**Records for processing**

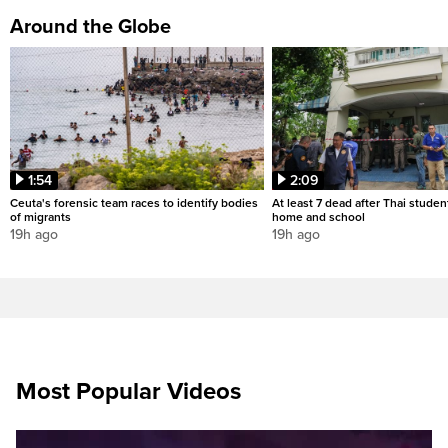
Around the Globe
1:54
2:09
Ceuta's forensic team races to identify bodies
At least 7 dead after Thai studen
of migrants
home and school
19h ago
19h ago
Most Popular Videos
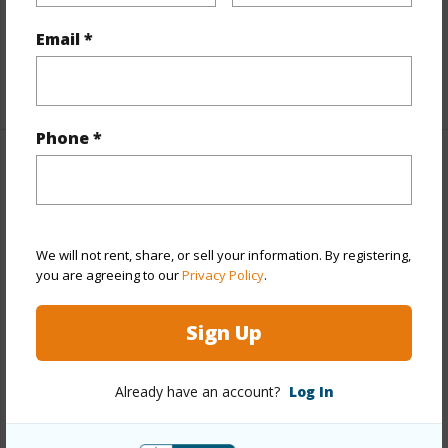
Furnished
Partial
Email *
Full Baths
2
+1 More (Log in to View)
Phone *
Property Features
Year Built
1946
Year Remodeled
1951
We will not rent, share, or sell your information. By registering,
you are agreeing to our
Privacy Policy
.
View
Other
Stories
One
Sign Up
Style
Detach Single Family
Construction
Above Ground,Single Wall,Wood
Already have an account?
Log In
Frame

**To do**
Find each line above with the string "Single", then report how many there are. Write only the number.

**Answer space**
2